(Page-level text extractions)
== Segment start ==

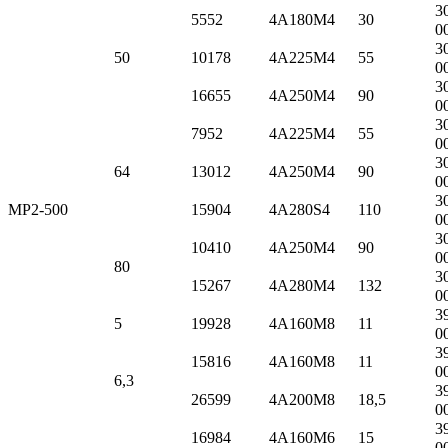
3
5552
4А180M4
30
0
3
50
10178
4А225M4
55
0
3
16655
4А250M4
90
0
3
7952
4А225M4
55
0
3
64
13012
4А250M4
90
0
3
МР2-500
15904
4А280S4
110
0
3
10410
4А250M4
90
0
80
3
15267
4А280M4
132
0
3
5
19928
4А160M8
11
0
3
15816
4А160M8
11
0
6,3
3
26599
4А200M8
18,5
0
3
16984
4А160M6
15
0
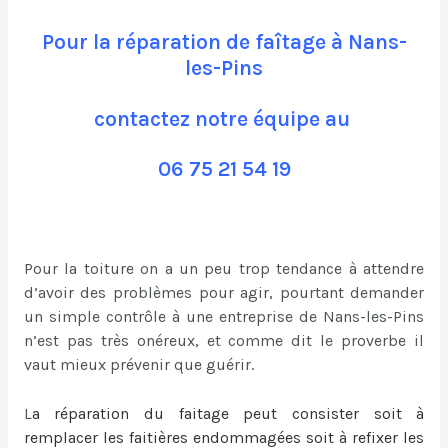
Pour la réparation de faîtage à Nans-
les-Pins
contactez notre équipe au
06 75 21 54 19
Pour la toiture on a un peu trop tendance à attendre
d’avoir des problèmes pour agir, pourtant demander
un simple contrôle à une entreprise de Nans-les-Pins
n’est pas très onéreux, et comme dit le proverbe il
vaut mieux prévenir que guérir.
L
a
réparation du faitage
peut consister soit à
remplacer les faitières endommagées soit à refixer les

== Segment end ==
== Segment start ==

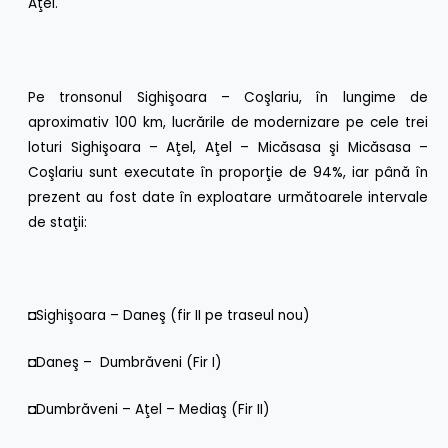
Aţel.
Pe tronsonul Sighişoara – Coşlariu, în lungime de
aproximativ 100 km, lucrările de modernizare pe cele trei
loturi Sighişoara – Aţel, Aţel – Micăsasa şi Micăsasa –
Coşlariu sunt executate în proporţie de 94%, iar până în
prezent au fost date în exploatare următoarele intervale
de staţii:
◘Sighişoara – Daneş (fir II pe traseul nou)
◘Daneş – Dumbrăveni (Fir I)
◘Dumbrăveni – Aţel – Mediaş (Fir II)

== Segment end ==
== Segment start ==

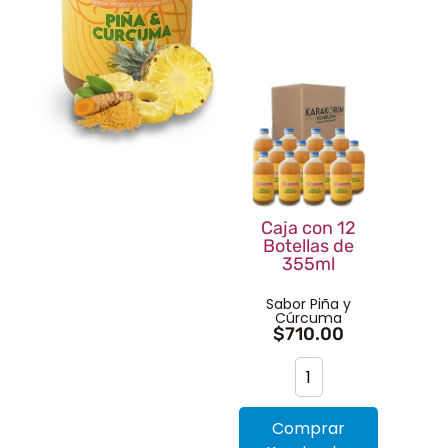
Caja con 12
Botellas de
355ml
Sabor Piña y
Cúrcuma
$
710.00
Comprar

== Segment end ==

**WHAT TO DO:** Among the lines above, find those carrying the word "Nans" and copy them out.

**RESPONSE TO THIS TASK:**
Pour la réparation de faîtage à Nans-
un simple contrôle à une entreprise de Nans-les-Pins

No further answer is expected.